United Arab Emirates Raises the Stakes in Yemen, but to What End?

United Arab Emirates Raises the Stakes in Yemen, but to What End?
Fighters against Shiite Houthi rebels stand on their armored vehicles on a road leading to Al-Anad base near Aden in the southern province of Lahej, Yemen, Aug. 3, 2015 (AP photo by Wael Qubady).

Soon after the initial shock of Saudi Arabia’s military campaign in Yemen against Houthi rebels and military units loyal to former president Ali Abdullah Saleh had subsided, an important question arose. Would Riyadh, reorienting itself as an aggressive regional military force to be reckoned with—and no longer willing to ride on the coattails of the United States—put boots on the ground in Yemen?

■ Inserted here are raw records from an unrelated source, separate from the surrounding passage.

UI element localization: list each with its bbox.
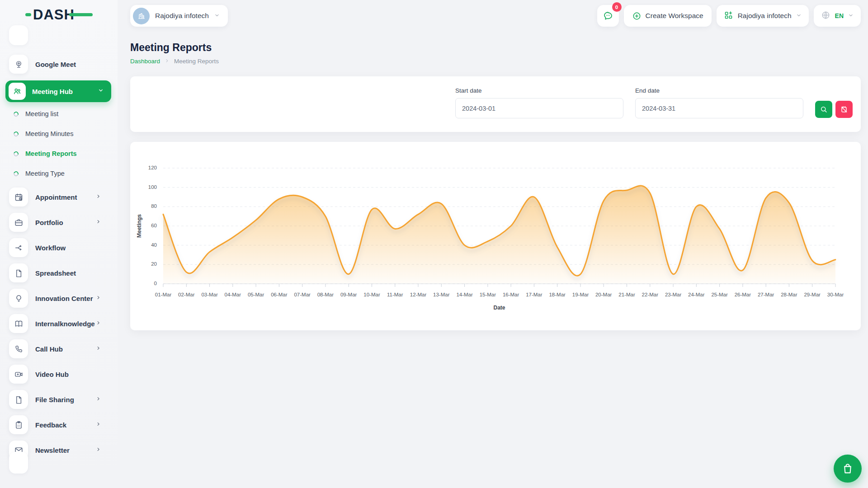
svg-text:14-Mar: 14-Mar [456, 292, 473, 297]
sidebar-item-feedback[interactable]: Feedback [5, 415, 112, 435]
chevron-right-icon [95, 421, 101, 429]
chat-icon [603, 10, 613, 21]
sidebar-menu-list: Google MeetMeeting HubMeeting listMeetin… [0, 54, 118, 460]
svg-text:120: 120 [148, 165, 157, 170]
clipboard-icon [9, 415, 28, 434]
sidebar-item-meeting-list[interactable]: Meeting list [14, 106, 112, 122]
chevron-down-icon [796, 12, 802, 20]
svg-text:18-Mar: 18-Mar [549, 292, 566, 297]
breadcrumb-dashboard-link[interactable]: Dashboard [130, 58, 160, 65]
create-workspace-button[interactable]: Create Workspace [624, 5, 712, 27]
topbar: Rajodiya infotech 0 Create Workspace [130, 0, 861, 32]
meetings-chart-card: 02040608010012001-Mar02-Mar03-Mar04-Mar0… [130, 142, 861, 330]
svg-text:11-Mar: 11-Mar [387, 292, 403, 297]
end-date-input[interactable] [635, 98, 803, 118]
chevron-right-icon [95, 294, 101, 302]
sub-item-bullet-icon [13, 170, 19, 177]
start-date-field: Start date [455, 87, 623, 118]
create-workspace-label: Create Workspace [646, 12, 703, 20]
chevron-down-icon [214, 12, 220, 20]
start-date-input[interactable] [455, 98, 623, 118]
svg-text:02-Mar: 02-Mar [178, 292, 195, 297]
clear-filter-button[interactable] [835, 101, 853, 118]
sidebar-item-label: Meeting Minutes [25, 130, 73, 137]
svg-text:80: 80 [151, 203, 157, 209]
svg-text:25-Mar: 25-Mar [711, 292, 728, 297]
chevron-right-icon [95, 345, 101, 353]
svg-text:03-Mar: 03-Mar [201, 292, 218, 297]
plus-circle-icon [632, 11, 642, 21]
sidebar-item-label: Meeting Reports [25, 150, 77, 157]
sidebar-item-appointment[interactable]: Appointment [5, 187, 112, 207]
sidebar-item-internalknowledge[interactable]: Internalknowledge [5, 314, 112, 333]
sidebar-item-label: Call Hub [35, 345, 63, 353]
search-icon [820, 105, 828, 113]
language-selector[interactable]: EN [814, 5, 861, 27]
sidebar: DASH Google MeetMeeting HubMeeting listM… [0, 0, 118, 488]
svg-text:Meetings: Meetings [136, 214, 142, 238]
svg-text:23-Mar: 23-Mar [665, 292, 682, 297]
sidebar-item-file-sharing[interactable]: File Sharing [5, 389, 112, 409]
svg-text:07-Mar: 07-Mar [294, 292, 311, 297]
company-selector[interactable]: Rajodiya infotech [717, 5, 809, 27]
sidebar-item-label: Google Meet [35, 61, 76, 68]
messages-button[interactable]: 0 [597, 5, 619, 27]
svg-text:24-Mar: 24-Mar [688, 292, 705, 297]
svg-text:21-Mar: 21-Mar [618, 292, 635, 297]
page-title: Meeting Reports [130, 42, 861, 54]
logo-text: DASH [33, 8, 75, 22]
svg-text:20: 20 [151, 261, 157, 267]
sidebar-item-label: Spreadsheet [35, 269, 76, 277]
chevron-right-icon [95, 218, 101, 226]
sidebar-item-meeting-type[interactable]: Meeting Type [14, 165, 112, 182]
sidebar-item-call-hub[interactable]: Call Hub [5, 339, 112, 359]
briefcase-icon [9, 213, 28, 232]
svg-text:08-Mar: 08-Mar [317, 292, 334, 297]
start-date-label: Start date [455, 87, 623, 94]
app-root: DASH Google MeetMeeting HubMeeting listM… [0, 0, 868, 488]
svg-text:15-Mar: 15-Mar [480, 292, 496, 297]
sidebar-item-innovation-center[interactable]: Innovation Center [5, 288, 112, 308]
svg-text:12-Mar: 12-Mar [410, 292, 427, 297]
apply-filter-button[interactable] [815, 101, 832, 118]
sidebar-item-spreadsheet[interactable]: Spreadsheet [5, 263, 112, 283]
topbar-right: 0 Create Workspace Rajodiya infotech [597, 5, 861, 27]
svg-text:04-Mar: 04-Mar [225, 292, 241, 297]
store-fab-button[interactable] [834, 455, 862, 483]
sidebar-item-video-hub[interactable]: Video Hub [5, 364, 112, 384]
svg-text:Date: Date [493, 305, 505, 311]
svg-text:01-Mar: 01-Mar [155, 292, 172, 297]
svg-text:22-Mar: 22-Mar [642, 292, 659, 297]
building-icon [137, 11, 146, 20]
sub-item-bullet-icon [13, 150, 19, 157]
sidebar-item-label: Meeting Hub [32, 88, 73, 95]
sidebar-item-workflow[interactable]: Workflow [5, 238, 112, 258]
file-icon [9, 263, 28, 282]
sidebar-item-google-meet[interactable]: Google Meet [5, 54, 112, 74]
users-icon [9, 83, 26, 100]
sidebar-item-meeting-hub[interactable]: Meeting Hub [5, 80, 111, 102]
logo-accent-left [25, 13, 31, 16]
calendar-off-icon [840, 105, 848, 113]
workspace-selector[interactable]: Rajodiya infotech [130, 5, 228, 27]
svg-text:16-Mar: 16-Mar [503, 292, 519, 297]
chevron-right-icon [95, 319, 101, 328]
svg-text:40: 40 [151, 242, 157, 248]
breadcrumb-current: Meeting Reports [174, 58, 219, 65]
sidebar-item-label: Internalknowledge [35, 320, 95, 328]
sidebar-item-meeting-reports[interactable]: Meeting Reports [14, 145, 112, 162]
calendar-clock-icon [9, 188, 28, 206]
sidebar-item-portfolio[interactable]: Portfolio [5, 212, 112, 232]
svg-text:27-Mar: 27-Mar [758, 292, 774, 297]
sidebar-item-label: Newsletter [35, 446, 70, 454]
app-logo[interactable]: DASH [0, 0, 118, 29]
sidebar-item-label: File Sharing [35, 396, 74, 404]
file-icon [9, 390, 28, 409]
partial-menu-item-icon-bottom [9, 452, 28, 474]
video-icon [9, 365, 28, 384]
sidebar-item-meeting-minutes[interactable]: Meeting Minutes [14, 126, 112, 142]
svg-text:09-Mar: 09-Mar [340, 292, 357, 297]
date-filter-card: Start date End date [130, 76, 861, 132]
phone-icon [9, 339, 28, 358]
sidebar-item-label: Meeting Type [25, 170, 65, 177]
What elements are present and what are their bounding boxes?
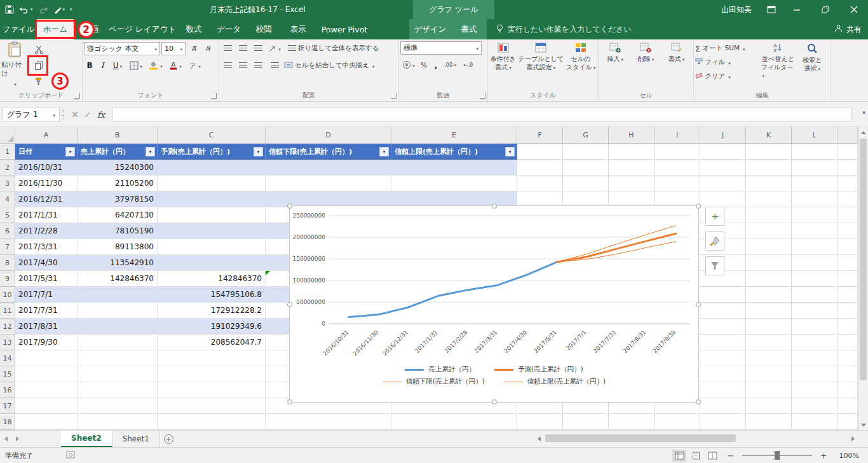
chart-handle-e[interactable]	[696, 302, 701, 307]
undo-icon[interactable]: ▾	[19, 5, 33, 14]
ribbon-tab-data[interactable]: データ	[211, 19, 247, 39]
filter-button[interactable]	[379, 147, 389, 156]
row-header-4[interactable]: 4	[0, 191, 15, 207]
cell-J15[interactable]	[700, 366, 746, 382]
cell-B16[interactable]	[78, 382, 158, 398]
cell-partial-5[interactable]	[837, 207, 858, 223]
autosum-button[interactable]: Σオート SUM	[695, 41, 761, 55]
font-dialog-launcher[interactable]	[211, 93, 217, 99]
cell-partial-3[interactable]	[837, 176, 858, 191]
chart-series-3[interactable]	[557, 226, 676, 262]
cell-K8[interactable]	[746, 255, 792, 271]
select-all-corner[interactable]	[0, 127, 15, 144]
cell-F18[interactable]	[517, 414, 563, 430]
row-header-1[interactable]: 1	[0, 144, 15, 160]
cell-K9[interactable]	[746, 271, 792, 287]
cell-B9[interactable]: 142846370	[78, 271, 158, 287]
legend-item[interactable]: 信頼下限(売上累計（円）)	[383, 377, 485, 386]
column-header-H[interactable]: H	[609, 127, 654, 144]
cell-L11[interactable]	[792, 303, 837, 319]
cell-G18[interactable]	[563, 414, 609, 430]
decrease-decimal-button[interactable]: ←.0	[460, 58, 477, 72]
cell-L1[interactable]	[792, 144, 837, 160]
cell-A15[interactable]	[15, 366, 78, 382]
column-header-G[interactable]: G	[563, 127, 609, 144]
cell-C9[interactable]: 142846370	[158, 271, 266, 287]
cell-B18[interactable]	[78, 414, 158, 430]
horizontal-scroll-thumb[interactable]	[545, 434, 736, 442]
cell-C4[interactable]	[158, 191, 266, 207]
font-color-button[interactable]: A	[166, 59, 184, 73]
clipboard-dialog-launcher[interactable]	[74, 93, 80, 99]
cell-B13[interactable]	[78, 335, 158, 350]
customize-qat-icon[interactable]: ▾	[70, 7, 72, 12]
ribbon-tab-review[interactable]: 校閲	[247, 19, 281, 39]
cell-C7[interactable]	[158, 239, 266, 255]
wrap-text-button[interactable]: 折り返して全体を表示する	[288, 44, 379, 53]
chart-handle-n[interactable]	[492, 204, 497, 209]
number-dialog-launcher[interactable]	[480, 93, 485, 99]
cell-partial-18[interactable]	[837, 414, 858, 430]
filter-button[interactable]	[146, 147, 155, 156]
cell-A1[interactable]: 日付	[15, 144, 78, 160]
cell-F3[interactable]	[517, 176, 563, 191]
page-layout-view-icon[interactable]	[689, 450, 703, 462]
currency-format-button[interactable]	[400, 58, 417, 72]
comma-style-button[interactable]: ,	[431, 58, 441, 72]
cell-L7[interactable]	[792, 239, 837, 255]
cell-K16[interactable]	[746, 382, 792, 398]
cell-C14[interactable]	[158, 350, 266, 366]
column-header-B[interactable]: B	[78, 127, 158, 144]
cell-C1[interactable]: 予測(売上累計（円）)	[158, 144, 266, 160]
number-format-select[interactable]: 標準	[400, 41, 482, 55]
cell-F2[interactable]	[517, 160, 563, 176]
filter-button[interactable]	[65, 147, 75, 156]
ribbon-tab-home[interactable]: ホーム	[37, 19, 74, 39]
vertical-scrollbar[interactable]	[858, 127, 868, 430]
scroll-down-icon[interactable]	[858, 420, 868, 430]
cell-H2[interactable]	[609, 160, 654, 176]
cell-J3[interactable]	[700, 176, 746, 191]
chart-handle-s[interactable]	[492, 399, 497, 404]
cell-A10[interactable]: 2017/7/1	[15, 287, 78, 303]
cell-H3[interactable]	[609, 176, 654, 191]
align-bottom-icon[interactable]	[251, 41, 265, 55]
user-name[interactable]: 山田知美	[721, 4, 752, 15]
cell-G2[interactable]	[563, 160, 609, 176]
fill-color-button[interactable]	[146, 59, 165, 73]
orientation-button[interactable]	[266, 41, 283, 55]
cell-J11[interactable]	[700, 303, 746, 319]
cell-C13[interactable]: 208562047.7	[158, 335, 266, 350]
cell-I1[interactable]	[654, 144, 700, 160]
cell-C6[interactable]	[158, 223, 266, 239]
cell-K3[interactable]	[746, 176, 792, 191]
cell-K14[interactable]	[746, 350, 792, 366]
align-top-icon[interactable]	[220, 41, 234, 55]
cell-partial-15[interactable]	[837, 366, 858, 382]
cell-K12[interactable]	[746, 319, 792, 335]
conditional-formatting-button[interactable]: 条件付き 書式	[491, 41, 516, 73]
cell-I3[interactable]	[654, 176, 700, 191]
chart-series-0[interactable]	[349, 262, 557, 317]
cell-C3[interactable]	[158, 176, 266, 191]
column-header-K[interactable]: K	[746, 127, 792, 144]
cell-K4[interactable]	[746, 191, 792, 207]
formula-input[interactable]	[112, 107, 851, 122]
cell-A12[interactable]: 2017/8/31	[15, 319, 78, 335]
sheet-nav-prev-icon[interactable]	[0, 431, 11, 447]
cell-A5[interactable]: 2017/1/31	[15, 207, 78, 223]
chart-series-1[interactable]	[557, 233, 676, 262]
row-header-16[interactable]: 16	[0, 382, 15, 398]
redo-icon[interactable]	[38, 5, 48, 14]
ribbon-tab-format[interactable]: 書式	[451, 19, 487, 39]
align-center-icon[interactable]	[236, 59, 250, 73]
expand-formula-bar-icon[interactable]: ▾	[862, 109, 865, 116]
page-break-view-icon[interactable]	[705, 450, 719, 462]
font-name-select[interactable]: 游ゴシック 本文	[84, 42, 160, 55]
cell-A4[interactable]: 2016/12/31	[15, 191, 78, 207]
cell-L6[interactable]	[792, 223, 837, 239]
cell-D3[interactable]	[266, 176, 391, 191]
cell-A6[interactable]: 2017/2/28	[15, 223, 78, 239]
cell-K18[interactable]	[746, 414, 792, 430]
paste-button[interactable]: 貼り付け	[1, 41, 28, 88]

The new Saudi monarch, King Salman, and his son Mohammed bin Salman, the young defense minister and deputy crown prince, signaled their willingness to send troops into Yemen—just not their own. But they had trouble enlisting help from their coalition partners. Egypt, on the hook to Riyadh for billions of dollars in financial support, nevertheless politely declined an invitation to lead a ground invasion this spring. It even invited Mohammed bin Salman to Cairo to explain the folly of a ground campaign in northern Yemen, according to several diplomatic sources. Pakistan, similarly indebted to Riyadh, followed suit. That limited the Saudi-led campaign to airstrikes and a naval blockade, while Riyadh and its partners—including its Gulf neighbors, Egypt and even Senegal—trained anti-Houthi fighters in Saudi Arabia. Although they shelled Houthi fighters across the Saudi-Yemen border, and largely leveled the Houthis’ home province of Saada, which borders the kingdom, the Saudis would not risk their own troops on the battlefield in Yemen, and neither would their allies.

Their caution wasn’t surprising, particularly among the Gulf states, which have well-funded but largely untested militaries. As they have in Yemen, Gulf states have largely limited their military activities around the region to airstrikes, whether in the U.S.-led coalition against the self-declared Islamic State in Syria and Iraq; NATO’s campaign in Libya to oust Moammar Gadhafi’s regime; or, more recently in Libya, attacks on Islamist militants there. But now the newly assertive United Arab Emirates—the only Gulf state to engage in those latter Libyan air strikes, with Egypt—has overturned long-held assumptions about the Gulf states’ willingness to risk the lives of their nationals in regional conflicts.